Centrales, industriels et constructeurs en ligne de mire
Concrètement, les deux solutions permettent de détecter rapidement les défaillances pour les corriger et optimiser le productible renouvelable. Mieux encore, elles peuvent être utilisées pour l’inspection en l’état des installations industrielles et des ouvrages d’art en utilisant différentes techniques (thermographie, radiométrie, traitement d’images, photogrammétrie). Si la première cible de la pépite est les exploitants de centrales et des installations solaires et éoliennes, la seconde est beaucoup plus large (industriels, constructeurs et agriculteurs). L’offre de Farasha séduit déjà auprès des opérateurs du secteur solaire. «Farasha systems prouve que la jeunesse marocaine est capable d’exceller et que l’innovation n’est pas l’apanage des groupes internationaux», témoigne Anas Raisuni, le patron de la filiale marocaine du groupe espagnol Sener, un des principaux contributeurs et développeurs du complexe Noor.

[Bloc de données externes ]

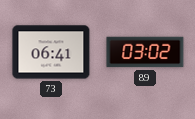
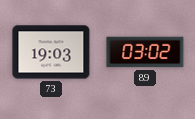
73: 06:41 -> 19:03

Autre signe de reconnaissance des réalisations de la start-up : trois prix discernés dont deux en France (Meetafrica, MVP22 et PACEIM) et une incubation au Green Business Incubateur du Cluster solaire marocain initié et géré par Masen. Parallèlement à la R&D qui demeure le nerf de la guerre, la start-up a démarré la prospection de ses clients potentiels et a déjà réalisé ses premières prestations auprès d’Acwa Power et la plateforme de recherche de Masen à Ouarzazate. «Nous sommes en discussion avancée et estimons aboutir à un premier contrat très prochainement», s’enthousiasme le CEO de Farasha Systems, qui a roulé sa bosse dans la recherche et l’enseignement à Grenoble avant de revenir au bercail.
Toutefois, le défi majeur est de pouvoir lever des fonds auprès d’investisseurs pour passer à un palier supérieur, à savoir l’amorçage. Ce défi est vraiment de taille vu l’absence de véritable écosystème entrepreneurial malgré quelques initiatives publiques et privées.